Jacob hightailed it out of Beersheba and headed for Haran. Somewhere along the way the sun set and he bedded down for the night, resting his head on a stone, which would itself become famous. (Bob Marley comes to mind, often: “Cold ground was my bed last night, and rock was my pillow too.”)
In Jacob’s dream, God stood at the top of the ladder (or possibly beside it, interpreters argue), explained who he was in the great scheme of things and promised Jacob that that very patch of dirt on which he was stretched out would belong to him and his descendants forever.
Except that they’d all be moving around a lot, fanning out in all directions. But not to worry: he (God) was going to be at their side.
Ribera was so mellowed up by the time he pictured the dream that you might not even notice the ladder at first, which is a nice way of handling a subject so ethereal.

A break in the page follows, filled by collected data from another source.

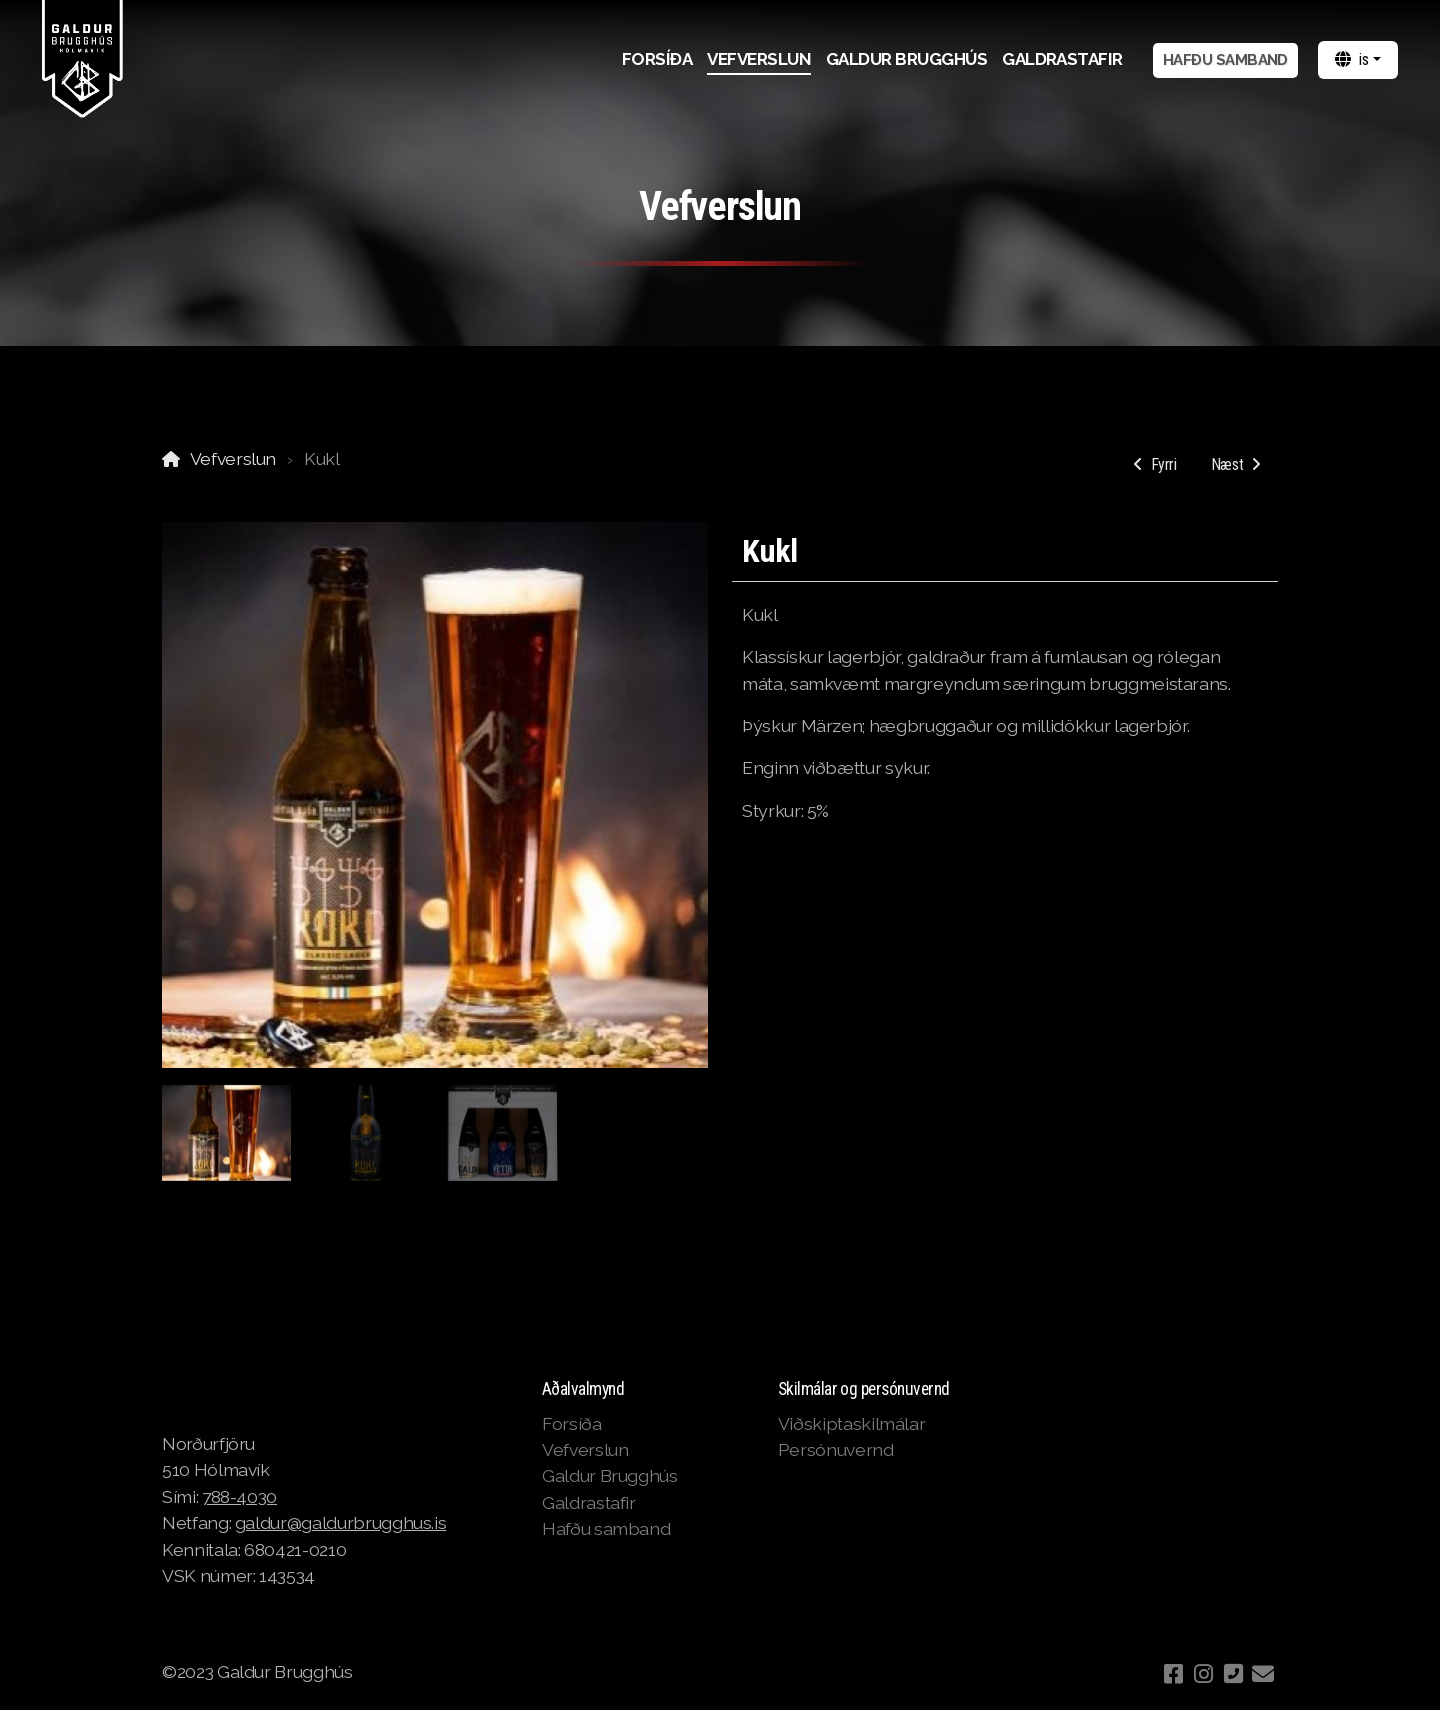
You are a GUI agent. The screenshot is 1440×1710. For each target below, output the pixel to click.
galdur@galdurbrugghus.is (341, 1522)
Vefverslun (233, 458)
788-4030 (239, 1496)
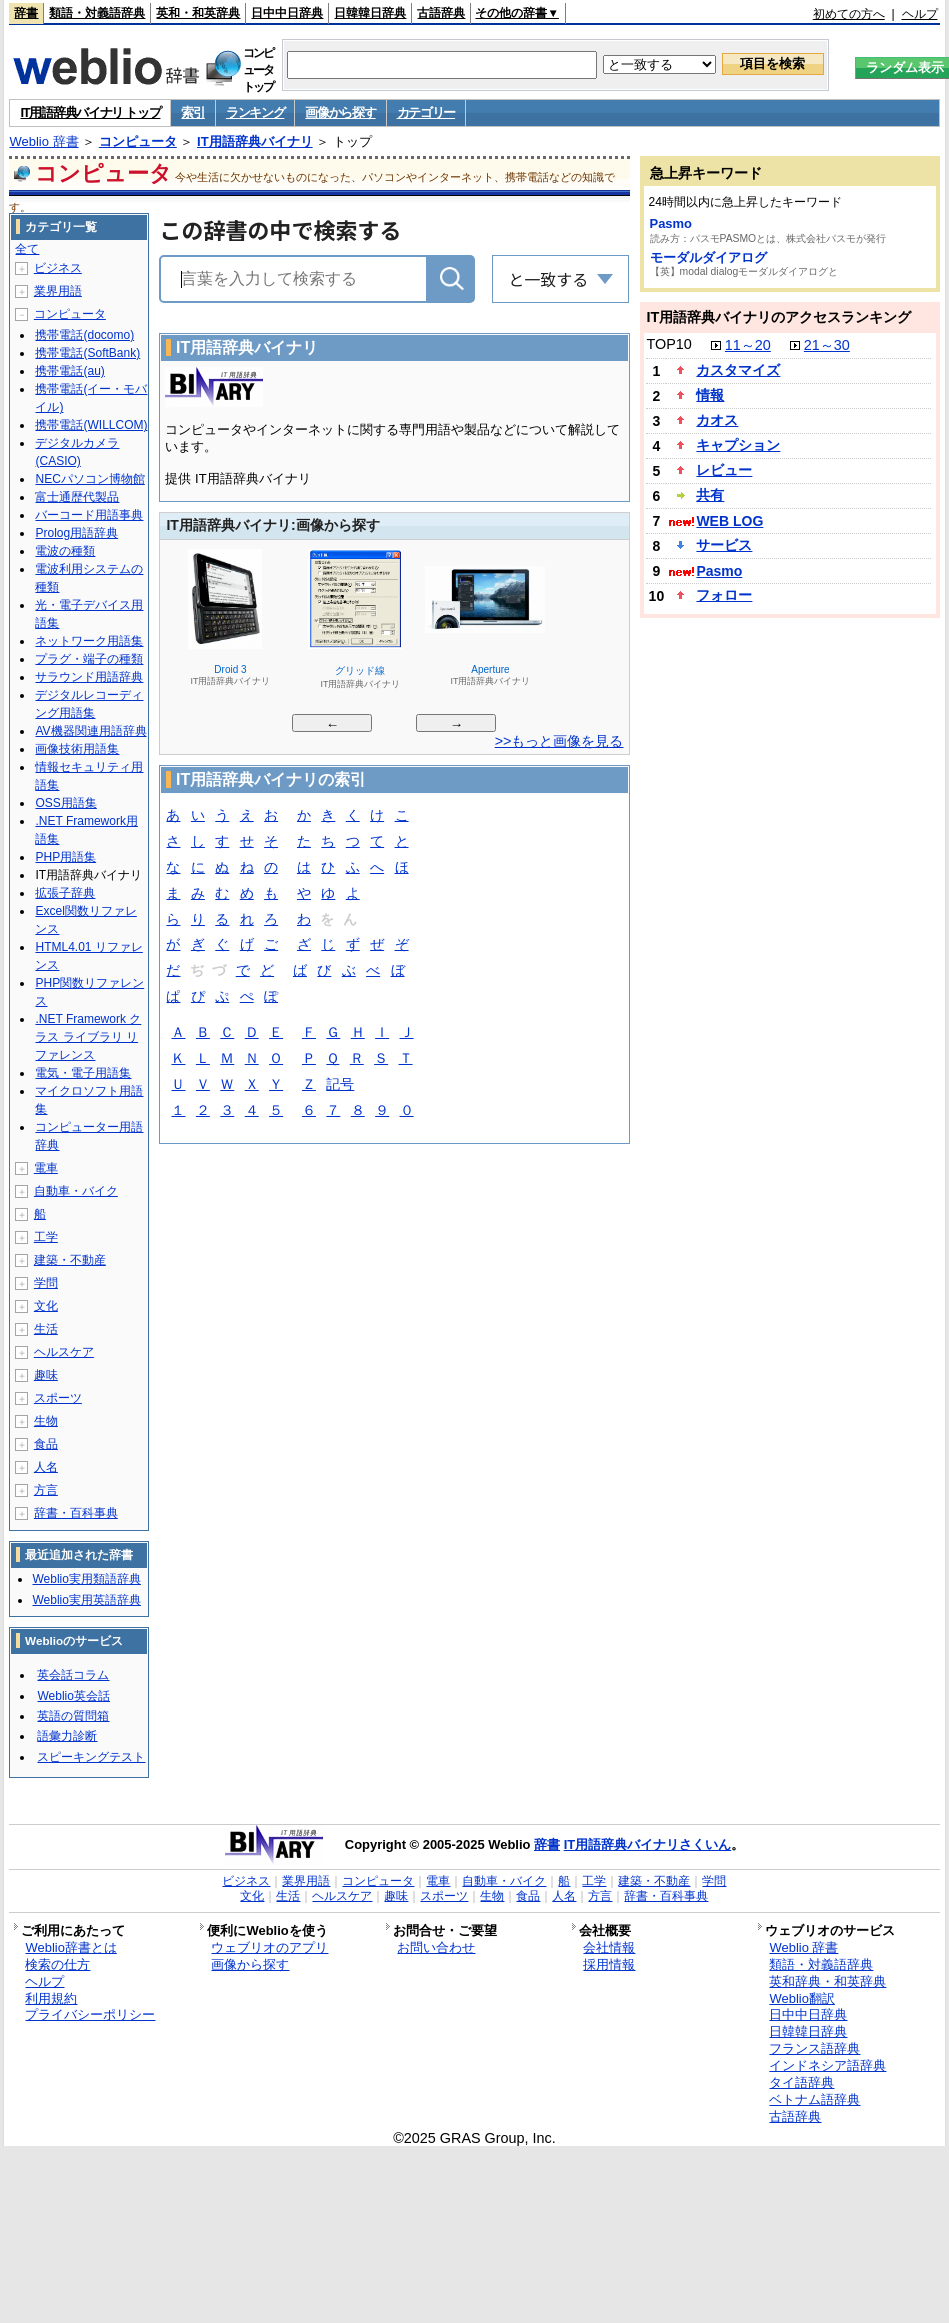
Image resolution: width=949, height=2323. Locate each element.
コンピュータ (138, 141)
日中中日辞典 (287, 13)
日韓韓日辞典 (370, 13)
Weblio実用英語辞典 (86, 1600)
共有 (710, 495)
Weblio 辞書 (43, 141)
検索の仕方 (57, 1964)
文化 (46, 1306)
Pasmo (671, 223)
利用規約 (51, 1998)
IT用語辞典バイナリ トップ (90, 112)
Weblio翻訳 (801, 1998)
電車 (46, 1168)
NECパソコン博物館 (89, 479)
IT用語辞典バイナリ (255, 141)
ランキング (255, 112)
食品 (46, 1444)
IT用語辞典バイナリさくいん (648, 1844)
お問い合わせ (436, 1947)
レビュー (724, 470)
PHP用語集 (65, 857)
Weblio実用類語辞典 (86, 1579)
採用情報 (609, 1964)
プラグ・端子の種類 (89, 659)
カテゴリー (426, 112)
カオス (717, 420)
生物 (46, 1421)
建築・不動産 (70, 1260)
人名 (46, 1467)
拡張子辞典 (65, 893)
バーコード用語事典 (89, 515)
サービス (724, 545)
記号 (340, 1085)
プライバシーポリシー (90, 2014)
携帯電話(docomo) (84, 335)
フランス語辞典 (814, 2048)
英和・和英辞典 (198, 13)
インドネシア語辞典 (827, 2065)
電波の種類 (65, 551)
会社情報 (609, 1947)
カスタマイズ (738, 370)
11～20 (748, 345)
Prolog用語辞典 (76, 533)
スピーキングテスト (91, 1757)
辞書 (26, 13)
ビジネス (58, 268)
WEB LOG (729, 521)
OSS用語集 (65, 803)
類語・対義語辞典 (97, 13)
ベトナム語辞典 (814, 2099)
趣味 (46, 1375)
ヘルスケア (64, 1352)
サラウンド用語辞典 (89, 677)
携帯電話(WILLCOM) (91, 425)
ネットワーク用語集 (89, 641)
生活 (46, 1329)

In fact the ladder and angels are so subtly rendered that I went looking around the canvas for anything suspicious.

Is this a mermaid?

Is someone dancing in the shrubbery by the broken branch of the tree?
Jacob woke up, uttered the famous phrase, “Surely the Lord is in this place,” and realised, with a fear not foreshadowed in Ribera’s painting, that he’d just had a snooze at Heaven’s Gate, the future horrible movie.
He called the spot Bethel (”House of God”), thus providing a name for hundreds of thousands of quaint little churches in rural North America.
Ribera was living in Parma when he painted “Jacob’s Dream”, a work that’s seen as the best example of his maturity. He covered the whole Jacob saga — Jacob with his sheep, Jacob wrestling with an angel (or man, or God himself, interpreters argue), Jacob conning his dad out of a blessing …
But Jusepe’s health took a lurch to the decrepit and he had to rely more and more on his assistants to keep the painting mill going. He even had to sell his house in 1651, and died the following year in a financial mess.
Jacob lived far longer, of course — everyone in the Old Testament did — but what a life. The soap opera set duration records unmatched until television came along, repeating the same plotline over and over: meet someone’s daughter, who’s really his cousin, marry her, marry all her sisters later, keep tricking everyone …
I think Jusepe had the better dream overall.